# Exercise brief:
Restate the lines word for word, from the first line of the records through the line containing "Un matériau résistant et facile d’entretien". Leave out the pictures and anything after that line.

..........

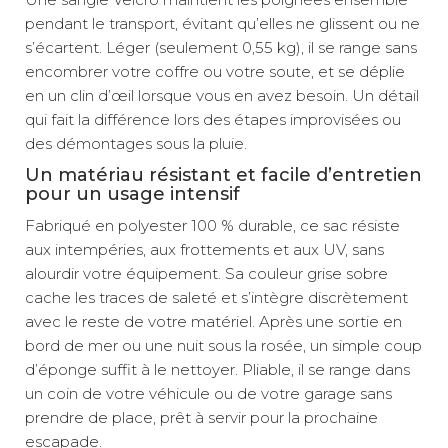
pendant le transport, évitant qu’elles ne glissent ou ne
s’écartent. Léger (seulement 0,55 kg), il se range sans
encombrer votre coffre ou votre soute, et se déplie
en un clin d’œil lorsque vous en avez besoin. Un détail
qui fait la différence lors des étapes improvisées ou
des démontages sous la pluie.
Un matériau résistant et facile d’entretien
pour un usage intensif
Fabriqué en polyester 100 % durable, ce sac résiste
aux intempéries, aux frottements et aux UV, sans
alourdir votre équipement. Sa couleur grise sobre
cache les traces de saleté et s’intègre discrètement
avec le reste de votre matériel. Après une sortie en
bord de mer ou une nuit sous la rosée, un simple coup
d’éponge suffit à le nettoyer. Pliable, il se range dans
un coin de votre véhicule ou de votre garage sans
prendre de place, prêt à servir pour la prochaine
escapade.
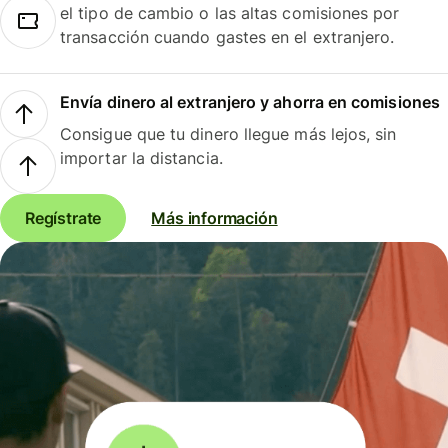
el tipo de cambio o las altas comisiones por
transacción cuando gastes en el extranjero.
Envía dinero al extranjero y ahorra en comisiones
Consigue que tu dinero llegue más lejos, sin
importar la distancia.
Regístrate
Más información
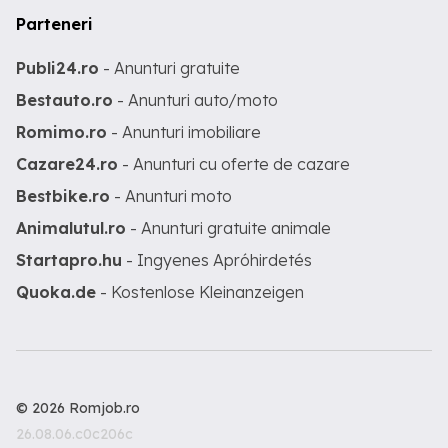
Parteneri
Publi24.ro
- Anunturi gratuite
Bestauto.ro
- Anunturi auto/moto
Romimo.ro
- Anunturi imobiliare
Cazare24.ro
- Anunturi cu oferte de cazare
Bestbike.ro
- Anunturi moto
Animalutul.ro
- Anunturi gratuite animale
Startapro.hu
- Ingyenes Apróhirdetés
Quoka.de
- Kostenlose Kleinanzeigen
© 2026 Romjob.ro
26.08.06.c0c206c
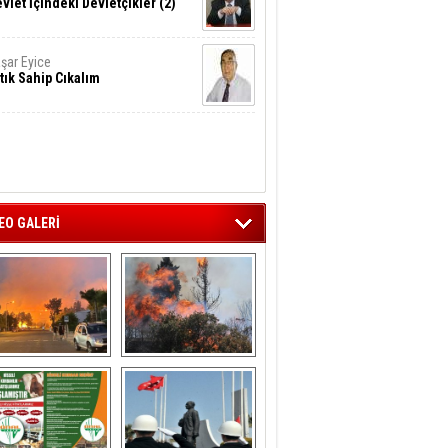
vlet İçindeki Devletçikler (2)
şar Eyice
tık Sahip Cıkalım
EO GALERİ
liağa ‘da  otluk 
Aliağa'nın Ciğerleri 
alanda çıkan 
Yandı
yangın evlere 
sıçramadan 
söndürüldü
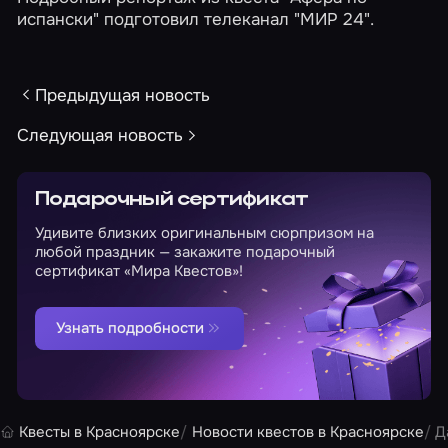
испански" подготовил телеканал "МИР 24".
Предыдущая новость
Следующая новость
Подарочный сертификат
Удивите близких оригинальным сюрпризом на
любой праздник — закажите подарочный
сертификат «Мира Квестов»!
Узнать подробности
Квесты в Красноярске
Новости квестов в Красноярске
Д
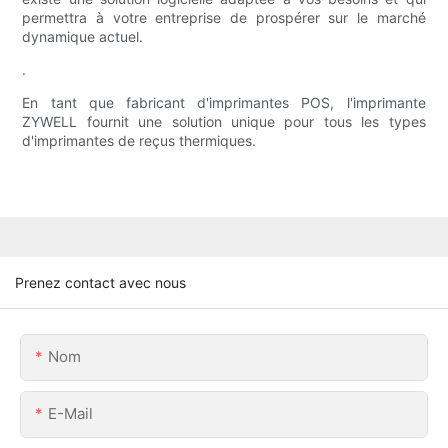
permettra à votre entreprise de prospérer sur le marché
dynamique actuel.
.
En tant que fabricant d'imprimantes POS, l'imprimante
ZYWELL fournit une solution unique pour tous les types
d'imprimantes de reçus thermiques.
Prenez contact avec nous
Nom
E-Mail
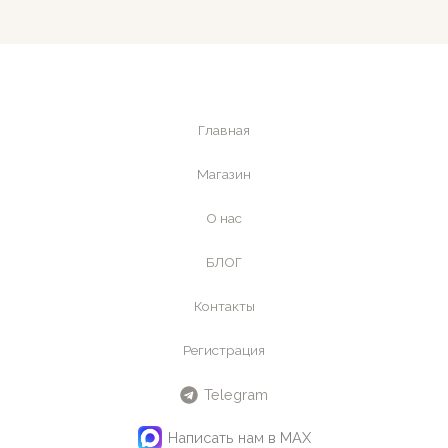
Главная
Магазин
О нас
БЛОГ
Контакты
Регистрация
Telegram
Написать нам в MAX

..........

# Result below:
pendant le transport, évitant qu’elles ne glissent ou ne
s’écartent. Léger (seulement 0,55 kg), il se range sans
encombrer votre coffre ou votre soute, et se déplie
en un clin d’œil lorsque vous en avez besoin. Un détail
qui fait la différence lors des étapes improvisées ou
des démontages sous la pluie.
Un matériau résistant et facile d’entretien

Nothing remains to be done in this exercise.